(PROBLEM DESCRIPTION): Would you repeat the data below exactly, taking out the images?

(MATERIAL TO PROCESS):
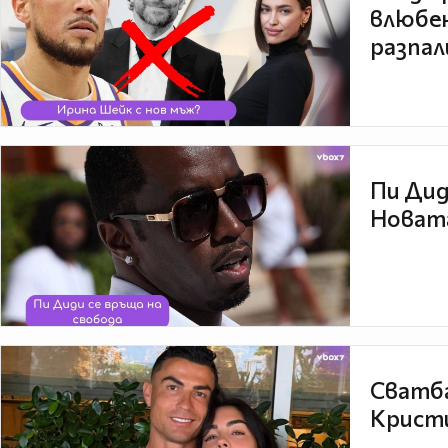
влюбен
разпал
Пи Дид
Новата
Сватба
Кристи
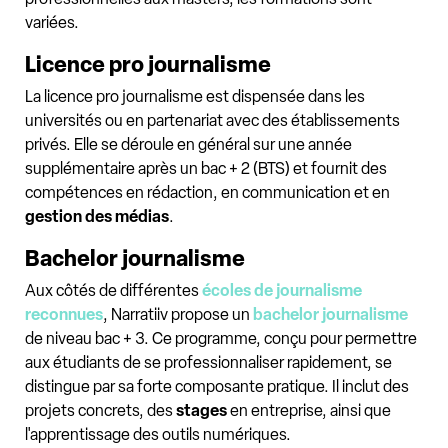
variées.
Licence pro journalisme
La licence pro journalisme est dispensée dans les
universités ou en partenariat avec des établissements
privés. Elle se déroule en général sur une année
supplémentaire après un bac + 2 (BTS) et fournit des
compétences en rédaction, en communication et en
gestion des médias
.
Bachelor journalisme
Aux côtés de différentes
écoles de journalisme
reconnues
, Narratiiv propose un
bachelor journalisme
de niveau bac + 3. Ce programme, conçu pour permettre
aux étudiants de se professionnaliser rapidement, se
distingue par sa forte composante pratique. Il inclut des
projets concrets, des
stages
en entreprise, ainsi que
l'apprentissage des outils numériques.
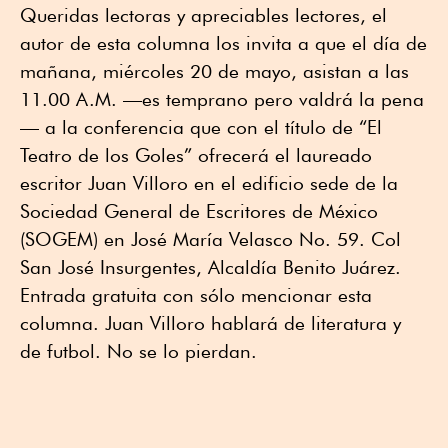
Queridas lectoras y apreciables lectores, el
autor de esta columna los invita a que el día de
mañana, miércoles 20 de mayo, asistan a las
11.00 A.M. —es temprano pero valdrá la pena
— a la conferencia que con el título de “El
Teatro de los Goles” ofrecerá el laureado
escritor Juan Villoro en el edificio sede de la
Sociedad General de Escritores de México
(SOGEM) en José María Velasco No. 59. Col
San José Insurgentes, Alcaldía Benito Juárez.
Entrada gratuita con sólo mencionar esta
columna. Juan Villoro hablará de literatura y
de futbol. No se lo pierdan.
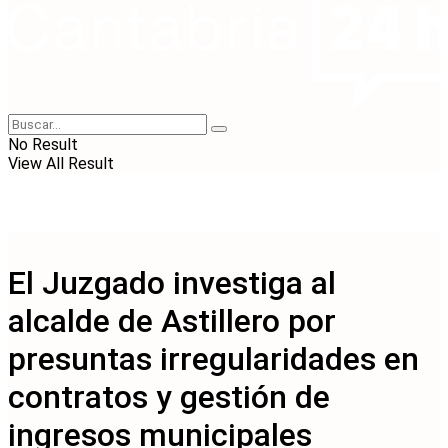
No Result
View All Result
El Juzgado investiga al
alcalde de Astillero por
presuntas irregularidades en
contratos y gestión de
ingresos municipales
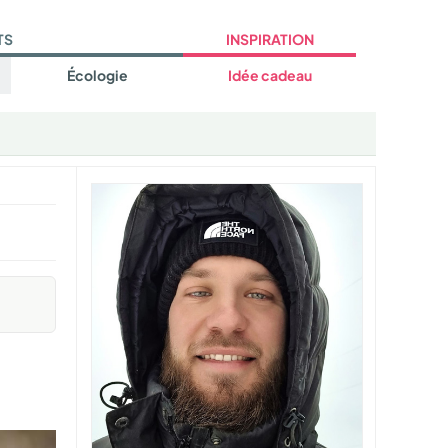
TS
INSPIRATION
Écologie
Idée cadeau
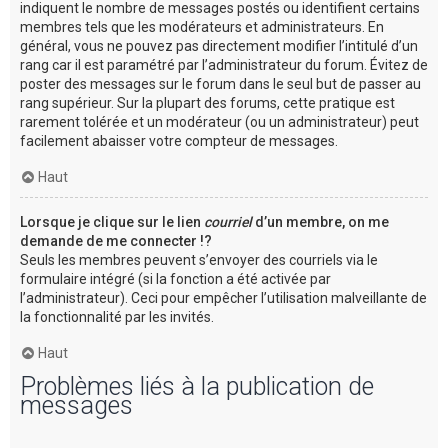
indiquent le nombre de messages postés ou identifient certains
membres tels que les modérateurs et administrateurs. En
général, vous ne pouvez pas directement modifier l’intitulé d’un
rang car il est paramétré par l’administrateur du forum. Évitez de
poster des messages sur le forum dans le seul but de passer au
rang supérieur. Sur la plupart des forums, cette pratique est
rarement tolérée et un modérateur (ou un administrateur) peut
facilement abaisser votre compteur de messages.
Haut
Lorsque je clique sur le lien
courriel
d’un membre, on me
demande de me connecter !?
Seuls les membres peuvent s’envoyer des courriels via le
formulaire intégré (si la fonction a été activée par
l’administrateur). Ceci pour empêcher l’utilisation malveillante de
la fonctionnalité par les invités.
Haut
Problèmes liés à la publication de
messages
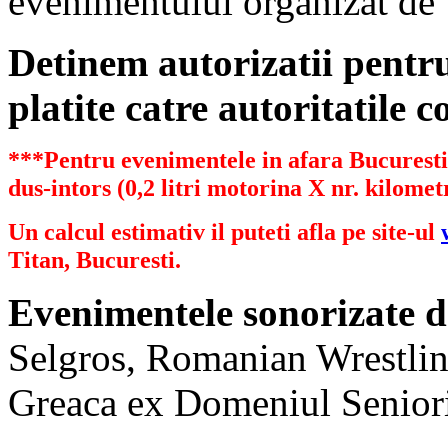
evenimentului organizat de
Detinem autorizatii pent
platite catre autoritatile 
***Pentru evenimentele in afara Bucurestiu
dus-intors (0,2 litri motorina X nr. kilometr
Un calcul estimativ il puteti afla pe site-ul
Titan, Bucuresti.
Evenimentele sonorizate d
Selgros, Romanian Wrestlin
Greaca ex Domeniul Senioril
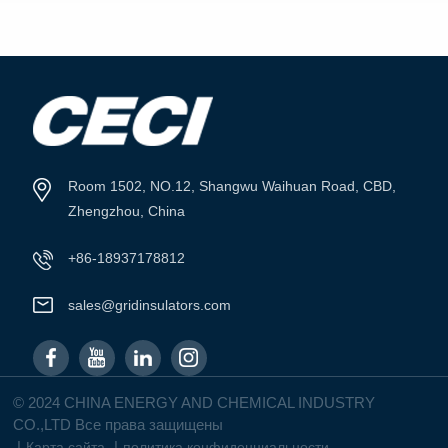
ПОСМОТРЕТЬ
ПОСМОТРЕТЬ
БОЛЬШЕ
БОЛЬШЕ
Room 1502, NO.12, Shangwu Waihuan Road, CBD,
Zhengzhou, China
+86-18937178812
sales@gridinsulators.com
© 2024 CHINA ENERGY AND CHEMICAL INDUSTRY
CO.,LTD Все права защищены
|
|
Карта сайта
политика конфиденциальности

(SOLUTION TO THE EXERCISE):
влюбен
разпал
Пи Дид
Новата
Сватба
Кристи
variées.
Licence pro journalisme
La licence pro journalisme est dispensée dans les
universités ou en partenariat avec des établissements
privés. Elle se déroule en général sur une année
supplémentaire après un bac + 2 (BTS) et fournit des
compétences en rédaction, en communication et en
gestion des médias
.
Bachelor journalisme
Aux côtés de différentes
écoles de journalisme
reconnues
, Narratiiv propose un
bachelor journalisme
de niveau bac + 3. Ce programme, conçu pour permettre
aux étudiants de se professionnaliser rapidement, se
distingue par sa forte composante pratique. Il inclut des
projets concrets, des
stages
en entreprise, ainsi que
l'apprentissage des outils numériques.
Queridas lectoras y apreciables lectores, el
autor de esta columna los invita a que el día de
mañana, miércoles 20 de mayo, asistan a las
11.00 A.M. —es temprano pero valdrá la pena
— a la conferencia que con el título de “El
Teatro de los Goles” ofrecerá el laureado
escritor Juan Villoro en el edificio sede de la
Sociedad General de Escritores de México
(SOGEM) en José María Velasco No. 59. Col
San José Insurgentes, Alcaldía Benito Juárez.
Entrada gratuita con sólo mencionar esta
columna. Juan Villoro hablará de literatura y
de futbol. No se lo pierdan.
No Result
View All Result
El Juzgado investiga al
alcalde de Astillero por
presuntas irregularidades en
contratos y gestión de
ingresos municipales
TS
INSPIRATION
Écologie
Idée cadeau
indiquent le nombre de messages postés ou identifient certains
membres tels que les modérateurs et administrateurs. En
général, vous ne pouvez pas directement modifier l’intitulé d’un
rang car il est paramétré par l’administrateur du forum. Évitez de
poster des messages sur le forum dans le seul but de passer au
rang supérieur. Sur la plupart des forums, cette pratique est
rarement tolérée et un modérateur (ou un administrateur) peut
facilement abaisser votre compteur de messages.
Haut
Lorsque je clique sur le lien
courriel
d’un membre, on me
demande de me connecter !?
Seuls les membres peuvent s’envoyer des courriels via le
formulaire intégré (si la fonction a été activée par
l’administrateur). Ceci pour empêcher l’utilisation malveillante de
la fonctionnalité par les invités.
Haut
Problèmes liés à la publication de
messages
evenimentului organizat de
Detinem autorizatii pent
platite catre autoritatile 
***Pentru evenimentele in afara Bucurestiu
dus-intors (0,2 litri motorina X nr. kilometr
Un calcul estimativ il puteti afla pe site-ul
Titan, Bucuresti.
Evenimentele sonorizate d
Selgros, Romanian Wrestlin
Greaca ex Domeniul Senioril
ПОСМОТРЕТЬ
ПОСМОТРЕТЬ
БОЛЬШЕ
БОЛЬШЕ
Room 1502, NO.12, Shangwu Waihuan Road, CBD,
Zhengzhou, China
+86-18937178812
sales@gridinsulators.com
© 2024 CHINA ENERGY AND CHEMICAL INDUSTRY
CO.,LTD Все права защищены
|
|
Карта сайта
политика конфиденциальности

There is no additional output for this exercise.